◆ **REQUIREMENT**: How many lines in the entries below contain the word "such"? Answer with the number and nothing else.

◆ **THE INPUT**:
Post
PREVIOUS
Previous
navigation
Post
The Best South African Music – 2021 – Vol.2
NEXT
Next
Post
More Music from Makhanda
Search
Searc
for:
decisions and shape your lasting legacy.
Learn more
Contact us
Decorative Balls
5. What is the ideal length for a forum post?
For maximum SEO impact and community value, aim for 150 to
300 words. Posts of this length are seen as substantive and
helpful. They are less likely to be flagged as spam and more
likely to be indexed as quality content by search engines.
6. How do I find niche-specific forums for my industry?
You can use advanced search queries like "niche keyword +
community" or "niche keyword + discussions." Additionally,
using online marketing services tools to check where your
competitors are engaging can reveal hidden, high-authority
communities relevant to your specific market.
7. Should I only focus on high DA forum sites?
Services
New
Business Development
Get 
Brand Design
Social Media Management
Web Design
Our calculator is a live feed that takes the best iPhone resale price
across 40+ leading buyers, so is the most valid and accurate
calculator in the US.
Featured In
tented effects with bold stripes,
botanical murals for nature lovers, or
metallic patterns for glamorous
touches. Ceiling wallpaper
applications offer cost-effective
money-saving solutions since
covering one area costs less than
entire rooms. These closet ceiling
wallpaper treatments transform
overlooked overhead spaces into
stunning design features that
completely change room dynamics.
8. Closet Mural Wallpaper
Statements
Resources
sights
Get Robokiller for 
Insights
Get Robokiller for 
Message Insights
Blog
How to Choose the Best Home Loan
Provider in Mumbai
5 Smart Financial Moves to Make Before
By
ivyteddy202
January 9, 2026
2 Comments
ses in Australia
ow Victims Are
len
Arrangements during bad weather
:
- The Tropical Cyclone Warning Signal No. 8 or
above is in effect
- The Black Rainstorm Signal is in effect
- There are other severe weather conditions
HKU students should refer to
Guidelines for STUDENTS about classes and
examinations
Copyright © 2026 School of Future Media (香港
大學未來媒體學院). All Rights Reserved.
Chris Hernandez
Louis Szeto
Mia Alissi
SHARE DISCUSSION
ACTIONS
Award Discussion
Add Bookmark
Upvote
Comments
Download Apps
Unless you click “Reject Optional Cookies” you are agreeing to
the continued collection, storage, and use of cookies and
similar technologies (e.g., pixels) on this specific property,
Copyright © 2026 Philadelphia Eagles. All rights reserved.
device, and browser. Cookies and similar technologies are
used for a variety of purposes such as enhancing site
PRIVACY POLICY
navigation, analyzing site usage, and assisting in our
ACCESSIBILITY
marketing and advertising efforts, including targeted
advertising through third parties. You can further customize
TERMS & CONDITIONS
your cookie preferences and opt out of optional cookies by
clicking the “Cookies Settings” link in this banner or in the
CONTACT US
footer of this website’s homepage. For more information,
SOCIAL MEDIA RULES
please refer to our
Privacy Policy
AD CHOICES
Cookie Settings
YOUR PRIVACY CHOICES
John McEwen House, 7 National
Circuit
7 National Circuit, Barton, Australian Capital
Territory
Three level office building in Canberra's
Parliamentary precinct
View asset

* * *

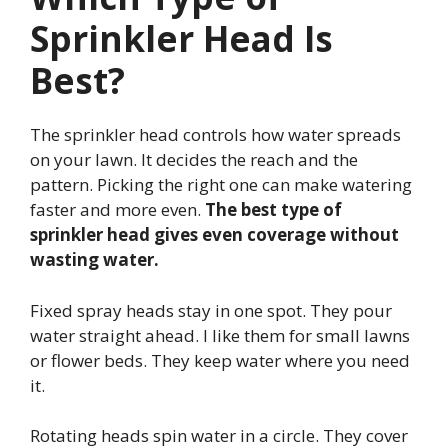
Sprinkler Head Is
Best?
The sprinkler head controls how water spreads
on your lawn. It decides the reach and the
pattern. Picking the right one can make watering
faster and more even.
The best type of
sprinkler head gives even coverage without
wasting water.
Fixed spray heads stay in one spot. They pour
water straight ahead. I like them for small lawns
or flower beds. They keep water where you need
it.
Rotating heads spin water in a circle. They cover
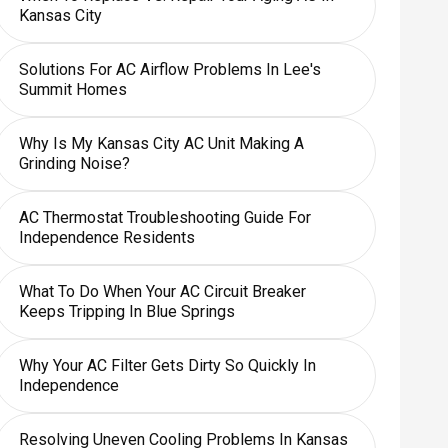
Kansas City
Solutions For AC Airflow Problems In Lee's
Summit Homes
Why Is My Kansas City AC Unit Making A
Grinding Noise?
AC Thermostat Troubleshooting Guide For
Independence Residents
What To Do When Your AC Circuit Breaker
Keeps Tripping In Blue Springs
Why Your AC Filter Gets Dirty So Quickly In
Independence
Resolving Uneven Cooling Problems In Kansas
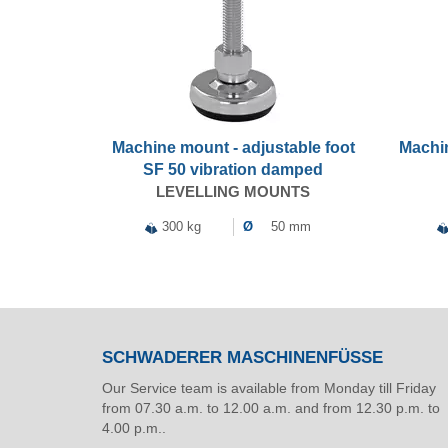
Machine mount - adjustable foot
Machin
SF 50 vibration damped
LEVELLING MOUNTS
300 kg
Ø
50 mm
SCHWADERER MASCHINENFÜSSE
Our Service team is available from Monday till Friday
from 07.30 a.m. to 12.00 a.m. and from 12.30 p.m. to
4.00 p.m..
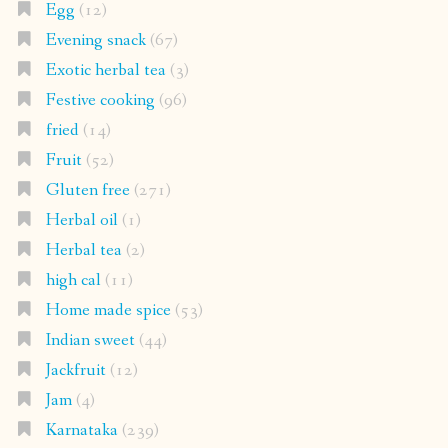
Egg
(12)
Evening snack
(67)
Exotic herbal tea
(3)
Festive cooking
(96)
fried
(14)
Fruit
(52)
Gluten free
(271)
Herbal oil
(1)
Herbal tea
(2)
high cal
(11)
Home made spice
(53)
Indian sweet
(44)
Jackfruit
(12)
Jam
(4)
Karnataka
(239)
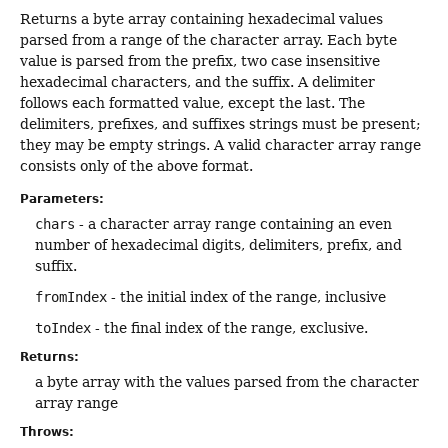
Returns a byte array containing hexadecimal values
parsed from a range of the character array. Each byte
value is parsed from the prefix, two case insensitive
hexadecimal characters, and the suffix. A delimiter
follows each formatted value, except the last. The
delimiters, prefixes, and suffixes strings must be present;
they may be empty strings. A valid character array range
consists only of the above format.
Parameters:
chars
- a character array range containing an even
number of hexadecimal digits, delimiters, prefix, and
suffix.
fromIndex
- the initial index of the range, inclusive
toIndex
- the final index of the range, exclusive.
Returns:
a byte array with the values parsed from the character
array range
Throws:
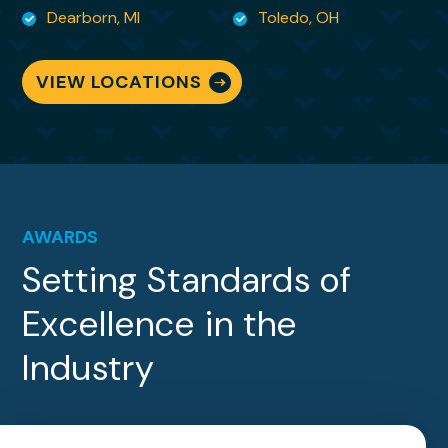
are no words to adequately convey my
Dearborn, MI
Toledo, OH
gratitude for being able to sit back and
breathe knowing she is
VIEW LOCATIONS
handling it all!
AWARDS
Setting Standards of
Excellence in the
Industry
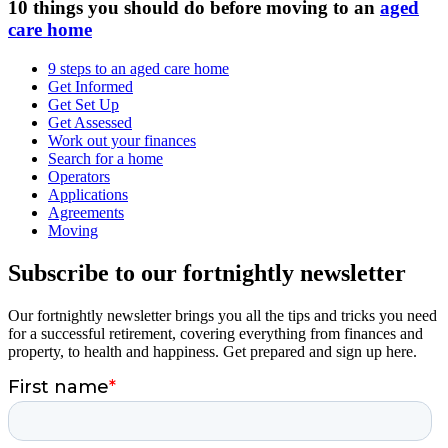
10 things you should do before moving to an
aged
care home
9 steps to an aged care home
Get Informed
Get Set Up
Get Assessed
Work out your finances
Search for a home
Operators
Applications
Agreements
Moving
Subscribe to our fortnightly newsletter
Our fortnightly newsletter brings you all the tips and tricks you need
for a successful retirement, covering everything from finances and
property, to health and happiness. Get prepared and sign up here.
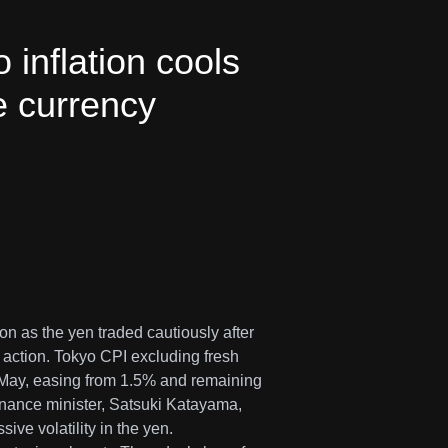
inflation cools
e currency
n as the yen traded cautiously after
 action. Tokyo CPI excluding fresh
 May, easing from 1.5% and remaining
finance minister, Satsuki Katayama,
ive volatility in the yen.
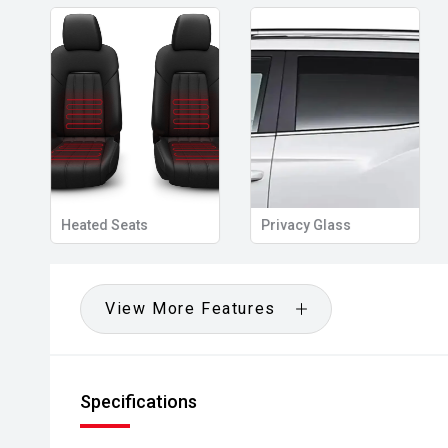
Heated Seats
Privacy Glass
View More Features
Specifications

---

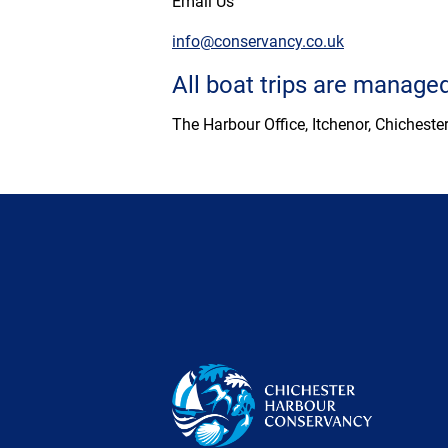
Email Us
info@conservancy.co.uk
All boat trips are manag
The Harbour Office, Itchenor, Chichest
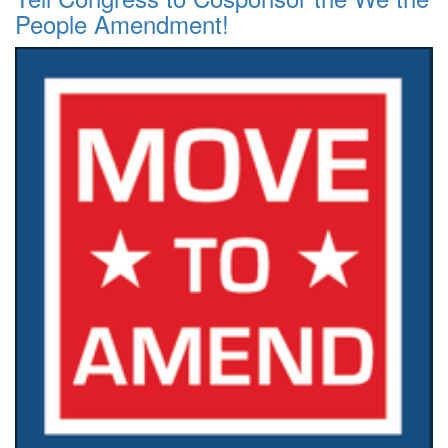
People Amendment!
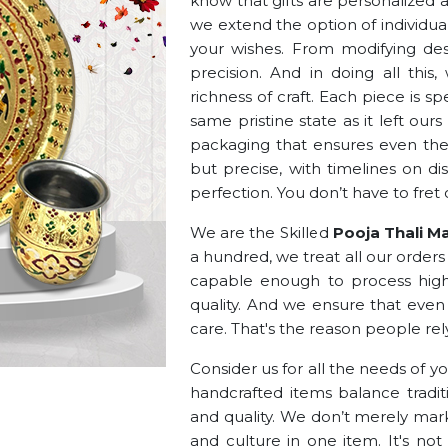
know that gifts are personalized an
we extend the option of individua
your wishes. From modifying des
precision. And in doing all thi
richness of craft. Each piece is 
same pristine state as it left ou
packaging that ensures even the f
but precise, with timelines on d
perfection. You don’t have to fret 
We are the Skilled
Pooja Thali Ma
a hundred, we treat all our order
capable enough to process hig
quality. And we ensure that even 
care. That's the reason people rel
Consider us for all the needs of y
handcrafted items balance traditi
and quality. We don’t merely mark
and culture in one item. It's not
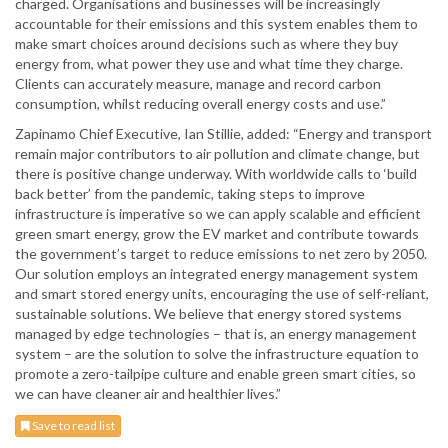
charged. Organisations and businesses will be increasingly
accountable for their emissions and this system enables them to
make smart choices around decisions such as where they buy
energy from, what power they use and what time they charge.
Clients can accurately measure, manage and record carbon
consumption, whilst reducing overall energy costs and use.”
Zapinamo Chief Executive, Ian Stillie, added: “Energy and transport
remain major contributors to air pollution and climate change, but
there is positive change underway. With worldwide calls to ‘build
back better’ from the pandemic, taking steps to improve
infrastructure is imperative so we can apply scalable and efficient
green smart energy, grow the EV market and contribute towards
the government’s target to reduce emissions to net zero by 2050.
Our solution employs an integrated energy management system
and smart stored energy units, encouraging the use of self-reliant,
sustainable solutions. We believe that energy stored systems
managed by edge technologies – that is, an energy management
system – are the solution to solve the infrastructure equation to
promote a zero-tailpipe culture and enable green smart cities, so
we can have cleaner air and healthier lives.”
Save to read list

◆ **RESULT OF THE EXERCISE**: 2